Implements of ETL – Technology Org

Despite the fact that blockchain is nothing more than a database, managing this data has its own specifics. This means that users need tools that can facilitate processes associated with information processing, such as storing, retrieving, transmitting and other actions. And most importantly, all these processes must be carried out in the form that is most acceptable to users.

Each business pursues its own goals, each business project has its own tasks, and as part of this there is a need to operate with a wide variety of data from various sources. Specific blockchain tools, in particular Ethereum ETL, will help users not to get lost in this constantly changing flow of information.

Implements of ETL – Technology Org

Cryptocurrency – artistic photo. Image credit: Michael Förtsch via Unsplash, free license

The abbreviation ETL (Extract – Transform – Load) covers a large number of tasks related to information. In this case, as the name of the process suggests, all work is divided into three stages. In the first stage (Extract), the necessary data is extracted from the corresponding source or several sources. At the second stage (Transform), the data is transformed, for example, unnecessary information is removed from the total amount, or the data is grouped according to certain criteria, etc. At the third stage (Load), the data is either loaded where it is needed or stored in files or databases.

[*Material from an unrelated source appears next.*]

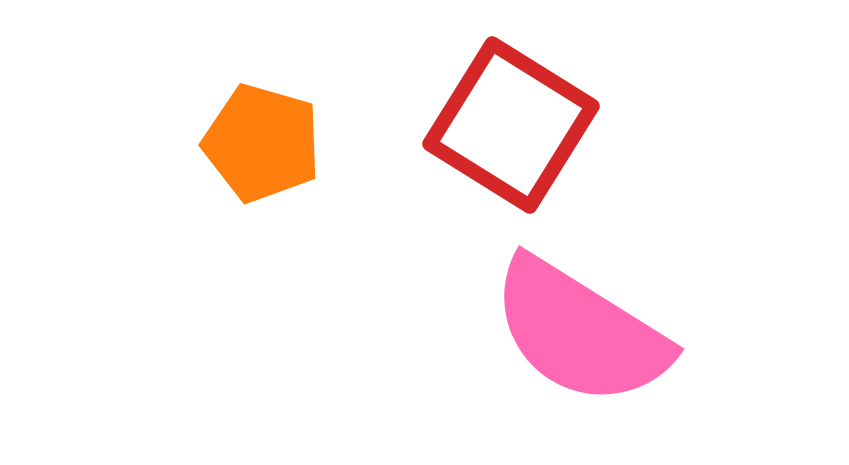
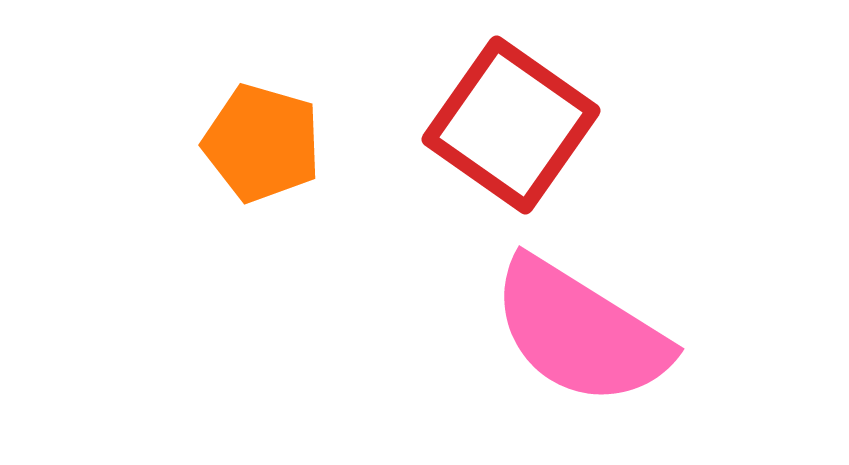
red square: rotated 3 degrees clockwise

There are traditional approaches for developers to solve such tasks. Most often, some custom scripts, functions in the database, manual deployment, cron for regularly running tasks, etc. are used. This approach is acceptable, but it raises several significant problems:

1) If there are too many tasks, they grow like a snowball.

2) Dependencies appear between tasks and, as a result, it becomes much more difficult to maintain such code.

3) Lack of monitoring leads to an increase in the number of errors and a decrease in response speed.

4) There is no restart mechanism.

5) Fault tolerance appears.

Fixing the above issues distracts developers from the main task of developing the product. The IT market offers several ETL tools for solving such problems, of which we note Luigi, Apache Airflow and Prefect.

Parsing the tools of ETL

The Luigi tool, developed 10 years ago, is in demand by many IT companies. One of the main advantages of Luigi is its small codebase and the lack of many dependencies. Therefore, it will not take much time to understand Luigi. Luigi has a built-in restart mechanism and a re-notification mechanism, and there are trigger hooks.

The key entity of Luigi is the Task, or, in other words, the object that describes the logic for executing a task. The second entity of Luigi is the Target object, or, in other words, a return value as a result of completing a task. Despite all the convenience of the Luigi tool, it still has a number of disadvantages. One of them is the lack of a scheduler. The second drawback is related to the coordinator or web service, which is a so-called “bottleneck”. That is, when there are a large number of tasks, calls will still be made to only one coordinator, and since the process is single-threaded, only one worker will have access to the coordinator.

The more large-scale tool is Apache Airflow, and it is the most popular solution among developers. Apache Airflow has the following advantages:

– convenient web UI with scheduler, database and logs;

– easy scalability due to queues;

– availability of config storage with encryption support;

– a large amount of ready-made code with a large number of services;

– presence of a composer for those who use Google Cloud Platform.

Apache Airflow has several key entities, and the very first one is Directed Acyclic Graph (DAG). Essentially, a DAG encapsulates several tasks that must be executed, and here these tasks are called operators. Each operator in a DAG is a kind of “building block” and must be idempotent. There are several categories of operators: Actions Operators, Transfer Operators and Sensor Operators. Apache Airflow is not without its drawbacks. Since this is a rather complex tool, it has a large number of dependencies. In addition, due to the fact that Apache Airflow is a fairly large tool, it loses significantly in flexibility.

One of the latest newly created tools from the developers of Apache Airflow is Prefect. Entities in Prefect are the same as in Airflow. Today, Prefect is still a rather “raw” tool, but with good prospects for the future.

In conclusion, we note that all the listed tools are associated with the Python programming language, since this language is most in demand in developing applications and any software, and it has also found its application in ML processes. In addition, Python is easy to understand for users and is freely available.